When Greyhound ends its bus service on Wednesday, 83 per cent of its routes will be covered by other private operators by year’s end, according to the province.
In making the announcement, Claire Trevena, Minister of Transportation and Infrastructure, said she will continue to work with communities and the private sector to find solutions for the 17 per cent of routes that will be without service.
“For so many British Columbians, reliable bus service is critical for work, family life, health care and so much more,” Trevena said, in a news release. “I’m pleased that private bus operators have stepped up and worked with us to make sure British Columbians will continue to travel around our province safely and affordably.”

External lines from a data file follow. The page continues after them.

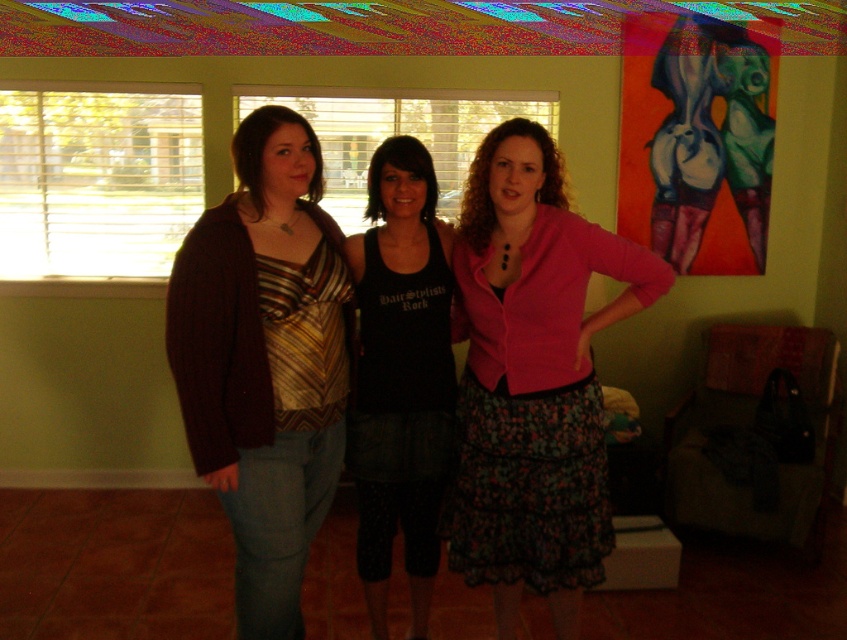 Question: Which object is the farthest from the matte brown cardigan at center?

Choices:
 (A) pink matte cardigan at center
 (B) black tank top at center

Answer: (A)

Question: Is pink matte cardigan at center below matte brown cardigan at center?

Choices:
 (A) yes
 (B) no

Answer: (A)

Question: Is pink matte cardigan at center bigger than black tank top at center?

Choices:
 (A) yes
 (B) no

Answer: (A)

Question: Which object is farther from the camera taking this photo?

Choices:
 (A) matte brown cardigan at center
 (B) black tank top at center

Answer: (B)

Question: Among these objects, which one is nearest to the camera?

Choices:
 (A) pink matte cardigan at center
 (B) matte brown cardigan at center
 (C) black tank top at center

Answer: (B)

Question: In this image, where is pink matte cardigan at center located relative to matte brown cardigan at center?

Choices:
 (A) below
 (B) above

Answer: (A)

When news of Greyhound’s decision broke, the B.C. government – working with the Passenger Transportation Board – implemented a fast-tracked application process to replace the service with as little disruption as possible. Trevena said her priority now is to restore service to the eight route segments servicing smaller, more remote communities. The province will issue a request for expressions of interest in the coming weeks to engage the private sector on solutions to fill these remaining gaps.
“Our government is going to work hard to make sure no communities or people are left behind,” Trevena said. “Reliable bus service is critical in making sure people feel secure in the communities they call home.”
The B.C. government launched BC Bus North earlier this year to cover the majority of northern routes that Greyhound eliminated. The cost is $35 to $45 per trip, with two round-trips per week between Prince Rupert and Prince George, Prince George and Valemount, and Prince George to Dawson Creek/Fort St. John and one round-trip per week from Fort Nelson to Dawson Creek/Fort St. John.